To conclude, the author has found varying advantages and disadvantages of both reusable and single patient use supraglottic airway devices, whilst exploring a number of types of devices that are available on the market. Through anecdotal experience of using the various types of SGAs, the author does not advocate one particular device over another, and is of the belief that airway practitioners should consider the evidence available and follow local guidelines when using such devices. Those purchasing SGAs should liaise with the practitioners who are using the devices, whilst considering cost implications and other evidence available surrounding the impact of cross contamination.
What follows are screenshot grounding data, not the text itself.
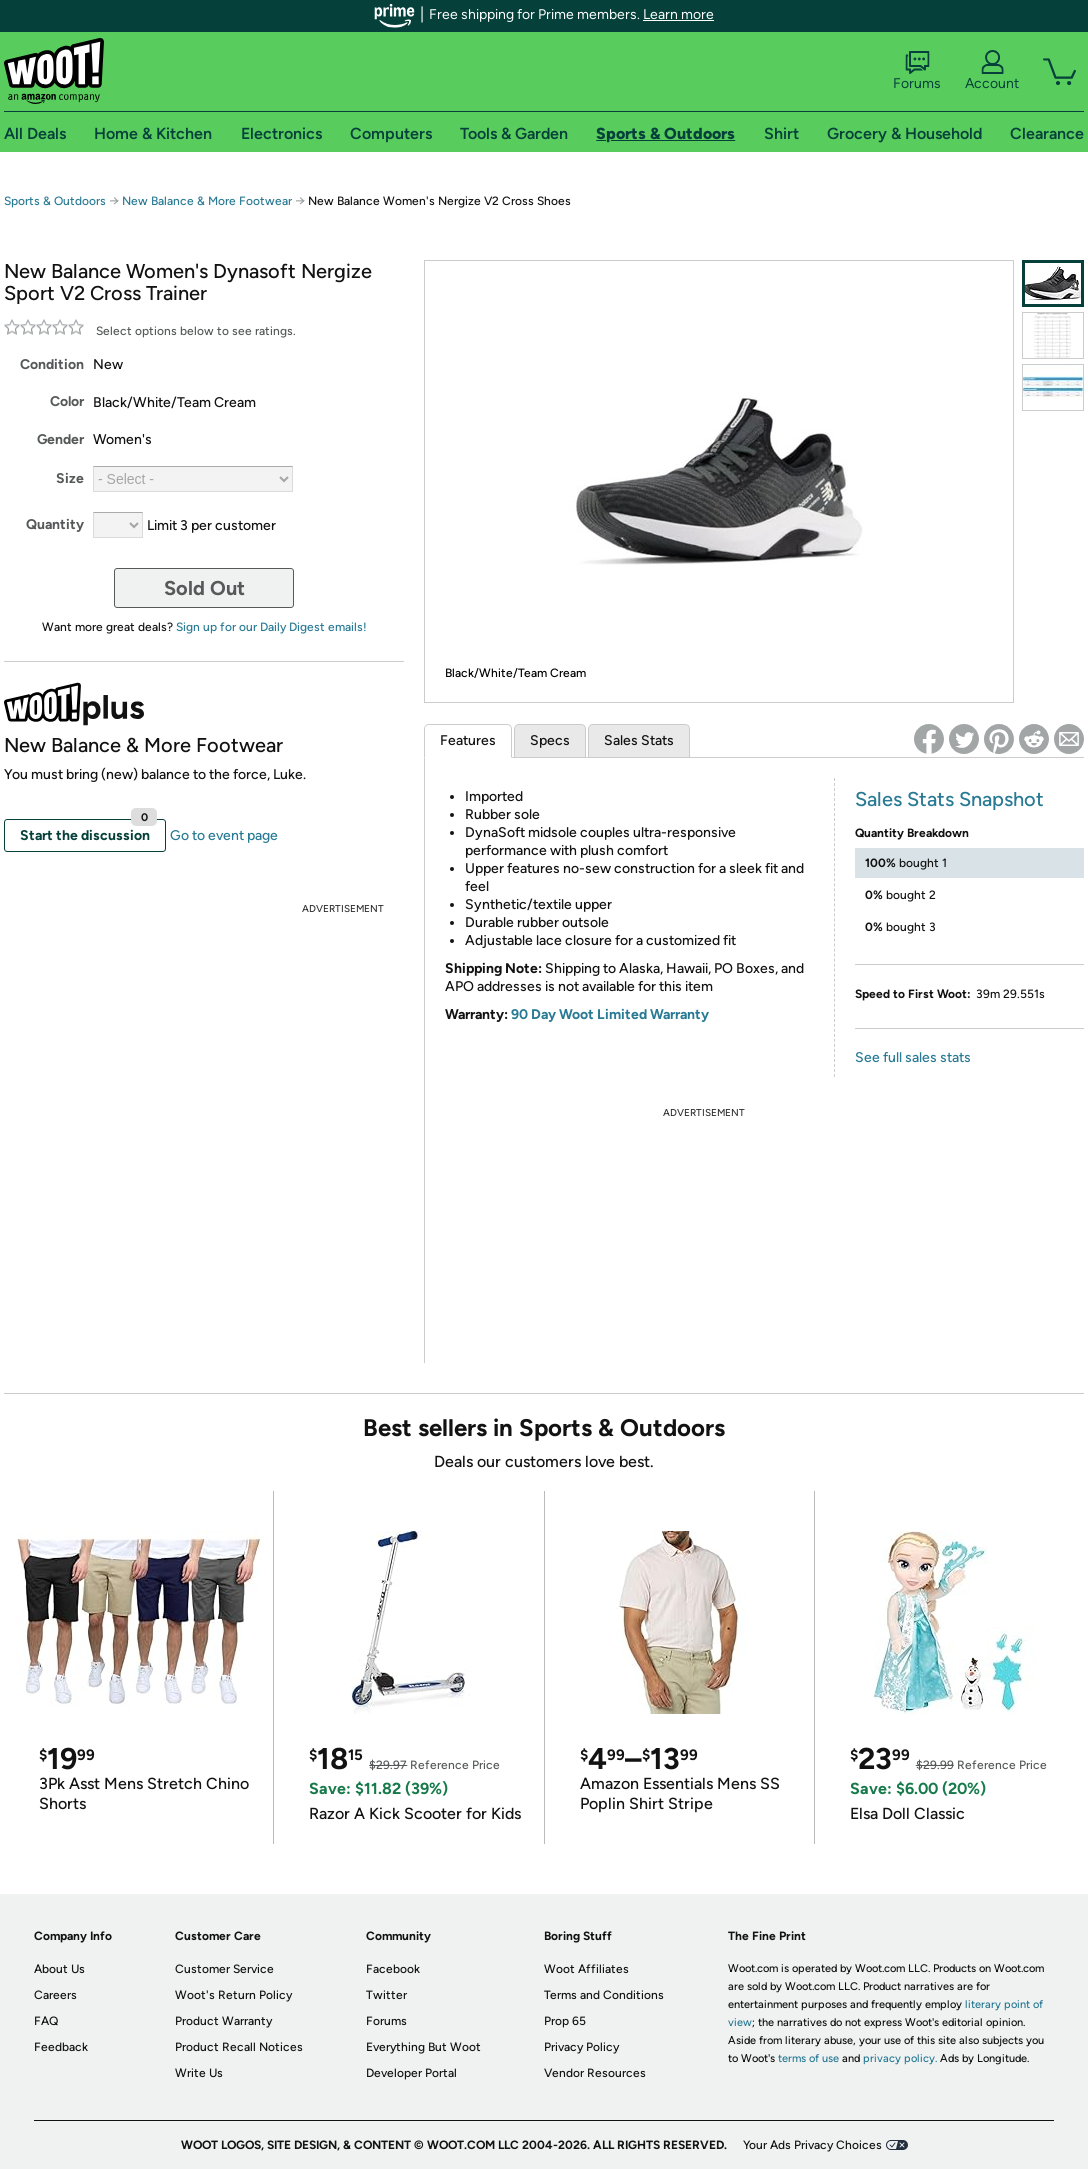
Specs (550, 740)
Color (67, 401)
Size (70, 478)
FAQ (46, 2021)
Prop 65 (565, 2021)
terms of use (808, 2058)
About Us (59, 1969)
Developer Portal (411, 2073)
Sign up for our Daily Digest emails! (271, 627)
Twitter (386, 1995)
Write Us (199, 2073)
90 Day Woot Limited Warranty (610, 1014)
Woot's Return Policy (233, 1995)
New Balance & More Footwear (207, 201)
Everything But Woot (423, 2047)
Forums (917, 71)
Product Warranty (223, 2021)
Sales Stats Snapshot (949, 799)
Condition (52, 364)
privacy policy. (900, 2058)
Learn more (678, 14)
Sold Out (204, 588)
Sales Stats (639, 740)
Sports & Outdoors (55, 201)
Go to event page (224, 835)
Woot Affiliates (586, 1969)
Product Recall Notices (239, 2047)
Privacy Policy (581, 2047)
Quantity (55, 524)
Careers (55, 1995)
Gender (60, 439)
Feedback (61, 2047)
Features (468, 740)
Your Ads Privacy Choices (812, 2145)
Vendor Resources (595, 2073)
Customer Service (224, 1969)
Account (992, 71)
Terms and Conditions (604, 1995)
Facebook (393, 1969)
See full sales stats (913, 1057)
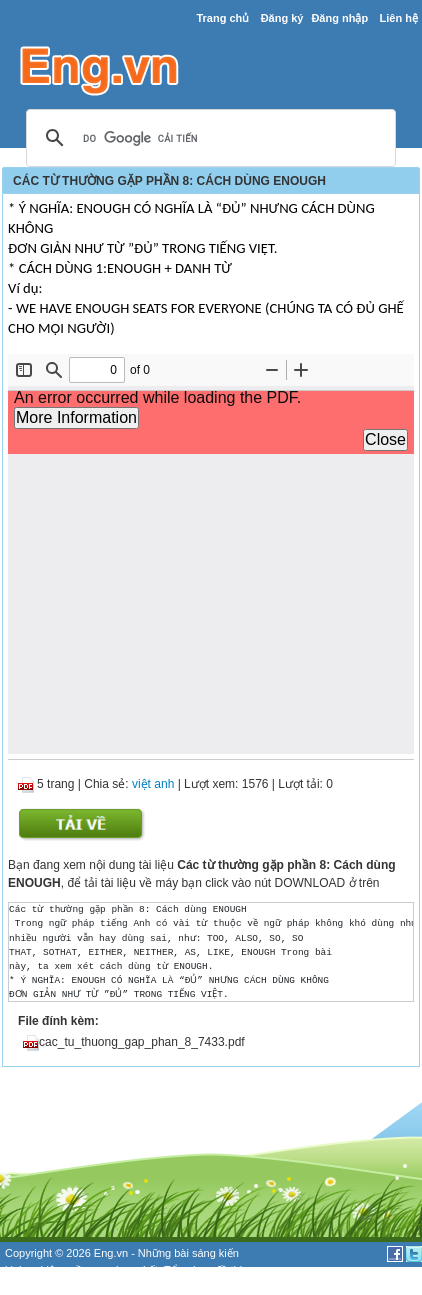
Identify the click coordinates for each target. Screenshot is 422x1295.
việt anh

The SGA airway remains an effective airway device, and should continue to be used both in and out of hospital.

Key points

  • There is a variety of supraglottic airway devices available on the market, differing in design, application, cost and durability.
  • There is little difference in ease and speed on insertion between the available surpaglottic airways.
  • Cross contamination in reusable supraglottic airway devices remains a concern, but there is no documented evidence identifying a case of cross contamination attributable to a supraglottic airway device.
  • Supraglottic airway devices remain a safe, evidence-based alternative to endotracheal intubation.